TASK GOAL: Transcribe the lines below exactly. No image belongs in the transcription.

##### SOURCE DATA

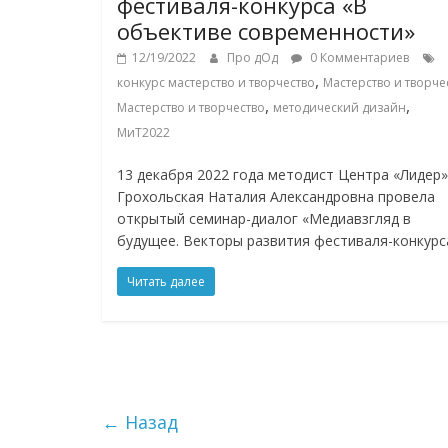
фестиваля-конкурса «В
объективе современности»
12/19/2022
Про дОд
0 Комментариев
,
конкурс мастерство и творчество
Мастерство и творче
,
,
Мастерство и творчество
методический дизайн
МиТ2022
13 декабря 2022 года методист Центра «Лидер»
Грохольская Наталия Александровна провела
открытый семинар-диалог «Медиавзгляд в
будущее. Векторы развития фестиваля-конкурс
Читать далее
← Назад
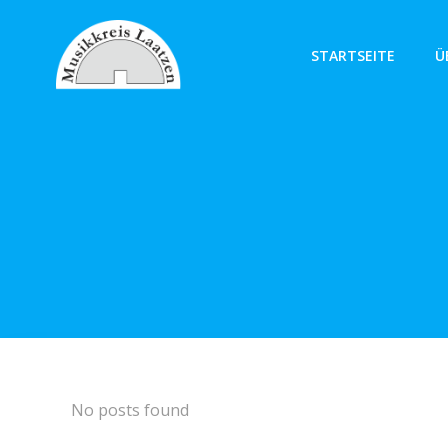
Zum
Inhalt
STARTSEITE
Ü
springen
No posts found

##########

EXPECTED ANSWER:
фестиваля-конкурса «В
объективе современности»
12/19/2022
Про дОд
0 Комментариев
,
конкурс мастерство и творчество
Мастерство и творче
,
,
Мастерство и творчество
методический дизайн
МиТ2022
13 декабря 2022 года методист Центра «Лидер»
Грохольская Наталия Александровна провела
открытый семинар-диалог «Медиавзгляд в
будущее. Векторы развития фестиваля-конкурс
Читать далее
← Назад
Zum
Inhalt
STARTSEITE
Ü
springen
No posts found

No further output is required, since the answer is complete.